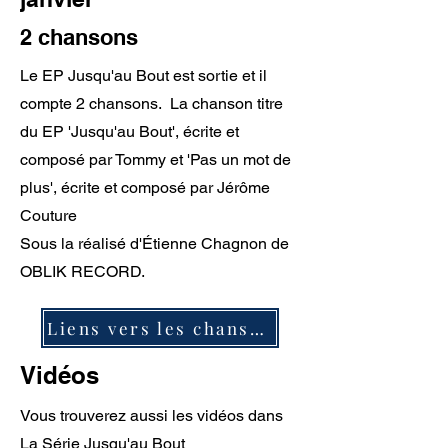
2 chansons
Le EP Jusqu'au Bout est sortie et il
compte 2 chansons. La chanson titre
du EP 'Jusqu'au Bout', écrite et
composé par Tommy et
'Pas un mot de
plus', écrite et composé par Jérôme
Couture
Sous la réalisé d'Étienne Chagnon de
OBLIK RECORD.
Liens vers les chansons
Vidéos
Vous trouverez aussi les vidéos dans
La Série Jusqu'au Bout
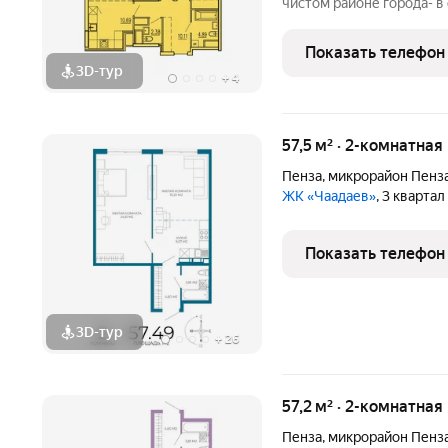
чистом районе города- в
и спортивные площадки 
зона для выгула собак.
Показать телефон
3D-тур
+
4
57,5 м² · 2-комнатная
Пенза
,
микрорайон Пенз
ЖК «Чаадаев»
, 3 кварта
Показать телефон
3D-тур
+
26
57,2 м² · 2-комнатная
Пенза
,
микрорайон Пенз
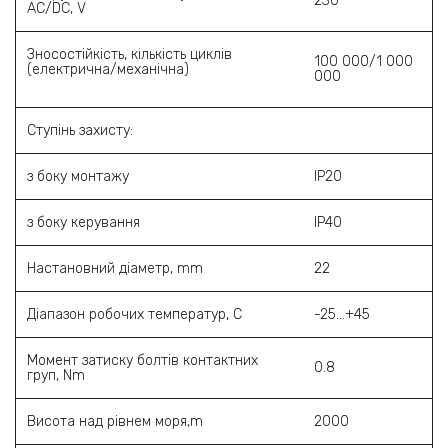
230
AC/DC, V
Зносостійкість, кількість циклів
100 000/1 000
(електрична/механічна)
000
Ступінь захисту:
з боку монтажу
IP20
з боку керування
IP40
Настановний діаметр, mm
22
Діапазон робочих температур, С
-25...+45
Момент затиску болтів контактних
0.8
груп, Nm
Висота над рівнем моря,m
2000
################
Task directions:
Lines with "chansons" in them are what the answer must contain; copy each from the records above.

Your solution:
2 chansons
compte 2 chansons. La chanson titre
Liens vers les chansons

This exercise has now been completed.